Open Banking Observations at The Banking Scene Conference 2023 Brussels Mendix PSD2 featured

After a delightful #TBSCONF23BXL on May 16, we sat together with Andreas Lennevi, Enterprise Architect for Digital Transformation at Mendix and one of the panellists in the panel “Building Blocks for a Successful Open Banking Landscape”. Mendix is a leading enterprise low-code application development platform. They allow you to convert a spreadsheet into an app, create an organization-wide app portfolio, modernize an entire core system, and everything in between. That made us curious.

Welcome Andreas. On May 16, you were one of the panellists at The Banking Scene Conference 2023 Brussels in the panel “Building Blocks for a Successful Open Banking Landscape”. We also raised polls for the audience. One question was: “Who was open banking made for: Fintechs, incumbent banks, or Bigtech”. 50% voted for Fintech. Would you agree with that answer?

Andreas Lennevi: The question was missing one option, in my opinion: the consumer. I believe the question was targeted to the banks in the audience who are questioning if it’s for them or Fintech, and they feel it is for Fintech. But I believe it would be better for them and all parties involved if they started seeing it as a way of reaching more customers with new and old products.

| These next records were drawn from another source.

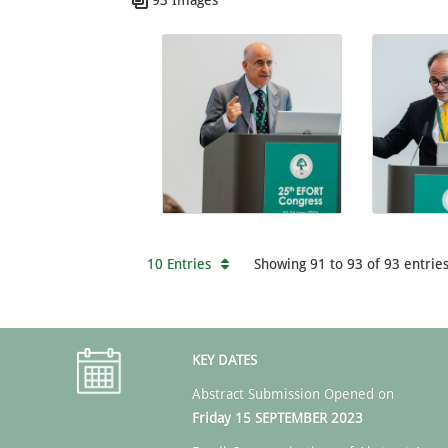
10 Entries
Showing 91 to 93 of 93 entries
KEY DATES
Abstract Submission Opened on
Friday 15 SEPTEMBER 2023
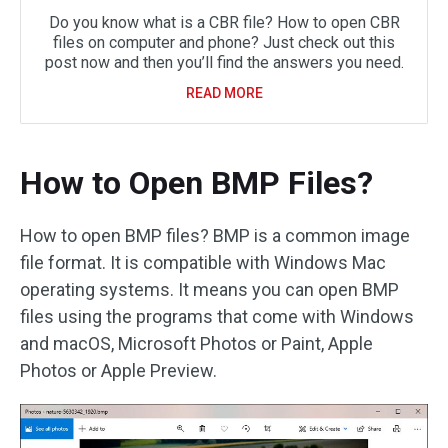
Do you know what is a CBR file? How to open CBR
files on computer and phone? Just check out this
post now and then you’ll find the answers you need.
READ MORE
How to Open BMP Files?
How to open BMP files? BMP is a common image
file format. It is compatible with Windows Mac
operating systems. It means you can open BMP
files using the programs that come with Windows
and macOS, Microsoft Photos or Paint, Apple
Photos or Apple Preview.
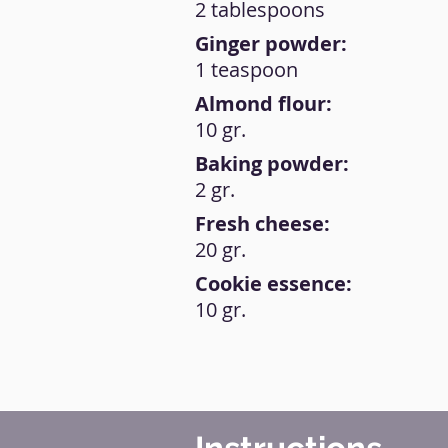
2 tablespoons
Ginger powder:
1 teaspoon
Almond flour:
10 gr.
Baking powder:
2 gr.
Fresh cheese:
20 gr.
Cookie essence:
10 gr.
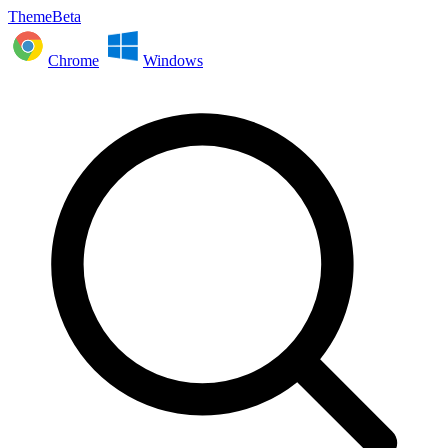
ThemeBeta
Chrome
Windows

In my opinion, open banking is at the service of the consumer. These services will evolve, and they will improve and eventually stimulate people to switch to banks with the best financial products or services. Consumers will get more instant and secure access to loans and banking services via new channels and ways of working.

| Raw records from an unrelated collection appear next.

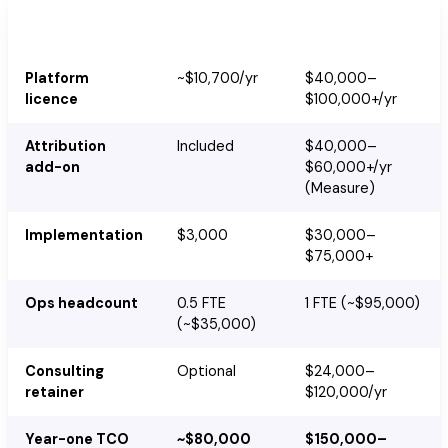
HubSpot
Marketo
Cost
(Professional)
(Select/Prime)
Platform
~$10,700/yr
$40,000–
licence
$100,000+/yr
Attribution
Included
$40,000–
add-on
$60,000+/yr
(Measure)
Implementation
$3,000
$30,000–
$75,000+
Ops headcount
0.5 FTE
1 FTE (~$95,000)
(~$35,000)
Consulting
Optional
$24,000–
retainer
$120,000/yr
Year-one TCO
~$80,000
$150,000–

In that respect, I recommend that the banks look at open banking as an opportunity instead of a challenge because you need to be there when the revolution starts going mainstream. Go way beyond what the regulation says, and make it as convenient as possible for developers and third-party providers to connect. Work with third parties to find new products, use cases, and services. Banks might not own the end-to-end customer relationship, but it will benefit the bank to look at it differently.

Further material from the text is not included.